DATA KEPEMILIKAN BUKU PENUNJANG PEMBELAJARAN SISWA SMAN 1 PAGAK
KELAS XI IPS TAHUN PEMBELAJARAN 2008/2009
PER MATA PELAJARAN

No. MATA PELAJARAN JUMLAH SISWA YANG MEMILIKI BUKU PROSENTASE DARI 100 SISWA
1. Pendidikan Agama 66 66
2. Bahsa Indonesia 47 47
3. Bahasa Inggris 30 30
4. PKn 3 3
5. Matematika 43 43
6. Ekonomi 48 48
7. Geografi 30 30
8. Sosiologi 37 37
9. Olah Raga - -
10. Kesenian - -
11. Teknologi Informasi dan Komunikasi 17 17
12. - - -
Sumber: Penulis, 2009.
Lampiran 6


JUMLAH RATA-RATA KEPEMILIKAN BUKU PENUNJANG BELAJAR MASING-MASING SISWA SMAN 1 PAGAK
KELAS XI IPS TAHUN PELAJARAN 2008 / 2009
No. SISWA YANG MEMILIKI BUKU (dengan jumlah eksemplar) JUMLAH
0 1 2 3 4 5 6 7 8 9 10 11
Jumlah Siswa 4 5 5 7 11 21 17 7 11 7 4 1
Sumber: Penulis, 2009.















Lampiran 7


JENIS, RASIO, DAN DESKRIPSI SARANA RUANG PERPUSTAKAAN
No.

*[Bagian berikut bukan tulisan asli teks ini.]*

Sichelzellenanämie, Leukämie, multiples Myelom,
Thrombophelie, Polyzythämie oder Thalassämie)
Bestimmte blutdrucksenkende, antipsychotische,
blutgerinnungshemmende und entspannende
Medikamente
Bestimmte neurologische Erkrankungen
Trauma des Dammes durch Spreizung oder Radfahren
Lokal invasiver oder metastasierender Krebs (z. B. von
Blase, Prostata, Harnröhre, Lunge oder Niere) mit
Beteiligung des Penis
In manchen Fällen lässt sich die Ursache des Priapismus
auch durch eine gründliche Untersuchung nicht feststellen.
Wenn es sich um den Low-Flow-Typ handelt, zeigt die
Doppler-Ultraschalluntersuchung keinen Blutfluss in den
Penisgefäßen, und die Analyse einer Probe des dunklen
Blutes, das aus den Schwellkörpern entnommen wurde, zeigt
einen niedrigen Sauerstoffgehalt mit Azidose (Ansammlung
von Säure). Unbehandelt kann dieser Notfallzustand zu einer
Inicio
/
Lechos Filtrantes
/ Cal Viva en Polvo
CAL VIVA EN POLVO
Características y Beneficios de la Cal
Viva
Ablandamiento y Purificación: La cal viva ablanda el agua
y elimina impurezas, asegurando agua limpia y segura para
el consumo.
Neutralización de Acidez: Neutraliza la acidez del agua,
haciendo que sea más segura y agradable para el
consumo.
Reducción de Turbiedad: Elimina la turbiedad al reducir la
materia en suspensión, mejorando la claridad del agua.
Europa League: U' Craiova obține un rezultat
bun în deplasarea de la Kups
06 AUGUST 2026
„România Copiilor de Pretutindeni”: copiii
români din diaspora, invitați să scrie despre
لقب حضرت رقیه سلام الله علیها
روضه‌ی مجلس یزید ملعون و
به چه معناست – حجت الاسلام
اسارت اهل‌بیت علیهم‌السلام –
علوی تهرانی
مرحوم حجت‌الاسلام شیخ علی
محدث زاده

JENIS BUKU RASIO DESKRIPSI
1. Buku Teks Pelajaran 1eksemplar/mata pelajaran/peserta didik, ditambah 2 eksemplar/mata pelajaran/sekolah Teramasuk dalam daftar buku teks pelajaran yang ditetapkan oleh Medniknas dan daftar buku teks muatan lokal yang ditetapkan oleh Gubernur
2. Buku Panduan Pendidik 1 eksemplar pelajaran/guru mata pelajaran bersangkutan ditambah 1 eksemplar/mata pelajaran sekolah
3. Buku Pengayaan 840judul/sekolah Terdiri dari dari 60% nonfiksi dan 40% fiksi
Banyak eksemplar/sekolah minimum 1.000 untuk 6rom- bongan belajar
1.500 untuk 7—12 rombongan belajar
2.000 untuk 13—24 rombongan belajar
4 Buku Referensi 10judul/sekolah Sekurang-kurangnya meliputi Kamus Besar Bhs Indonesia, Kamus Bhs Inggris, Ensiklopedi, Kitab Suci, Kitab UU, dan Peraturan Pemerintah, Buku Telepon
5 Sumber Belajar lain 10judul/sekolah Sekurang kurangnya meliputi majalah, surat kabar, globe, peta, gambar pahlawan nasional, CD pembelajaran, dan alat peraga matematika

1 komentar:

  1. luar biasa Makasih ya infonya

    Bagi yang memiliki online shop dan ingin membuat website toko online lengkap, desain menarik, gratis penyebaran, SEO, Backlink, agar usaha nya mudah ditemukan banyak pembeli di internet, sehingga bisa meningkatkan penjualan, klik ya.. Jasa Pembuatan Website Toko Online Murah

    Pusat Penjualan Hijab Jilbab Kerudung Terbaru harga termurah di Indonsia : Grosir Jilbab Murah di Indonesia.